“Me gustaría ver muchas manifestaciones de tradiciones religiosas en un mundo en donde la libertad de culto significara más religión, no menos”, Thomas Moore
He seguido la visita del papa Francisco a Myanmar, antigua Birmania. “¡No tengamos miedo a las diferencias!”, pide a un país que tiene una población de más de 51 millones de personas, el 87% de ellos budistas, 500,000 novicios y monjes. ¡No tengamos miedo a las diferencias! y se encuentra con 17 líderes religiosos: budistas, musulmanes, hindúes, judíos, cristianos (anglicanos y católicos) en el Arzobispado de Yangon. ¡No tengamos miedo! e intercambia con el presidente Htin Kyaw un manuscrito de la Biblioteca Apostólica del Vaticano con ilustraciones de la vida de Buda (S. XIII) por una imagen de Cristo y un juego de té de porcelana. ¡No tengamos miedo! y duerme en Pagoda Shwedagon, el centro espiritual budista birmano. ¡No tengamos miedo a las diferencias! y escucha la intención de la Consejera de Estado Aung San Suu Kyi, (Nobel de la Paz, 1991), de “hacer de la belleza de la diversidad nuestra fortaleza”.
Los encuentros interreligiosos no buscan fusionarse en una sola fe, sino construirse en el respeto mutuo. La justicia, la paz, la alegría, la compasión, la convivencia, la caridad hacen eco en las grandes religiones del mundo. Soy curiosa de ellas, de lo mucho que comparten en lo profundo y lo diverso que pueden ser en la superficie. Me gustaría ver más nacimientos en Navidad, más cabezas cubiertas con la kipá judía, más Namastés intercambiados en las calles del mundo, y que las personas se persignarán como los futbolistas antes de iniciar sus jornadas, que Dios pudiera ir a la escuela, y a los congresos, a las prisiones, a los hospitales, a las familias y no ser incómodo. Porque la tolerancia religiosa puede invitarnos a suprimir ritos y reducir las manifestaciones de nuestra fe en el afán de un malentendido respeto. La libertad religiosa y su convivencia debería “significar más religión, no menos”.
Como la Navidad, que es de muchos, cristianos o no. Para mí, su mensaje no está perdido, lo repite cada diciembre el gordito de saco rojo y los regalos y las fiestas y los abrazos y los cantos y el pesebre para recordarnos alegría, generosidad, convivencia, amor reconciliador, oración y a Dios Niño. Navidad es magia, la magia del asombro que llena los espíritus y mantiene nuestra humanidad en movimiento. Una magia-misterio que ha contagiado al mundo.

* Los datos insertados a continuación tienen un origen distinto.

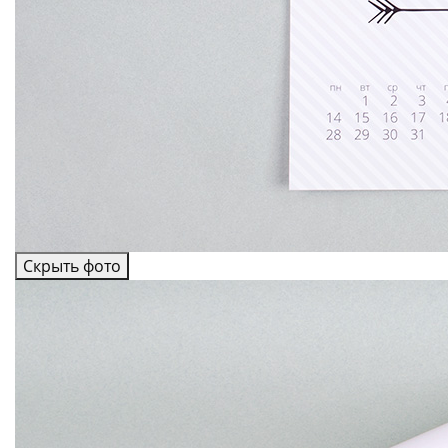
Скрыть фото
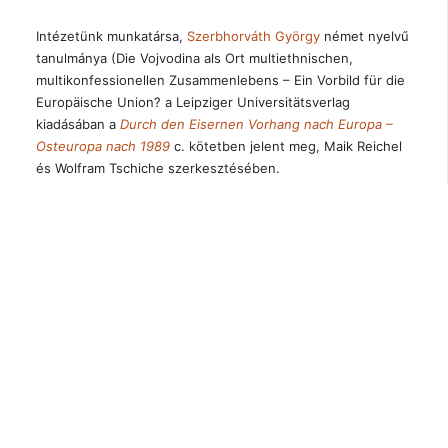
Intézetünk munkatársa,
Szerbhorváth György
német nyelvű
tanulmánya (Die Vojvodina als Ort multiethnischen,
multikonfessionellen Zusammenlebens – Ein Vorbild für die
Europäische Union? a Leipziger Universitätsverlag
kiadásában a
Durch den Eisernen Vorhang nach Europa –
Osteuropa nach 1989
c. kötetben jelent meg, Maik Reichel
és Wolfram Tschiche szerkesztésében.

Y es que la esencia de la navidad se adecua al consumismo, a lo inmediato, a la tecnología sin perder su significado, un cultural mining (The School of Life Dictionary, 2017). Ese proceso por el cual los valores son recuperados de sus contextos originales y traídos a nuestros tiempos, como el oro o los metales preciosos que se extraen de lo profundo para utilizarse en la superficie. Porque muchas buenas ideas de la humanidad se quedan guardadas en las minas oscuras de bibliotecas o museos a donde solo unos cuantos se animan a entrar. Cultural mining se refiere a las buenas y tantas veces inaccesibles ideas de la cultura, –la filosofía, las humanidades, el arte–, no a los dogmas religiosos. Pero la libertad religiosa es uno de esos conceptos de letra ilegible que puede traducirse a prácticas que nos ayuden a entender las ansiedades del convivir con otras religiones sin sentirnos infieles de la propia fe, o de esconderla por un falso respeto. Con sus encuentros, los líderes religiosos muestran al mundo una convivencia posible, “¡No tengan miedo!”.
La convivencia interreligiosa acerca culturas, ritos y religiones, podría “significar más religión, no menos”. Recito mantras en la clase de yoga y me dejo llevar por la magia de la Navidad con su generosidad consumista y su alegría glotona, pero también me inclino ante el pesebre del Recién Nacido. Porque la Navidad significa para los cristianos, y también para los otros, los que vienen de fuera, los que traen la magia del oro, del incienso y la mirra.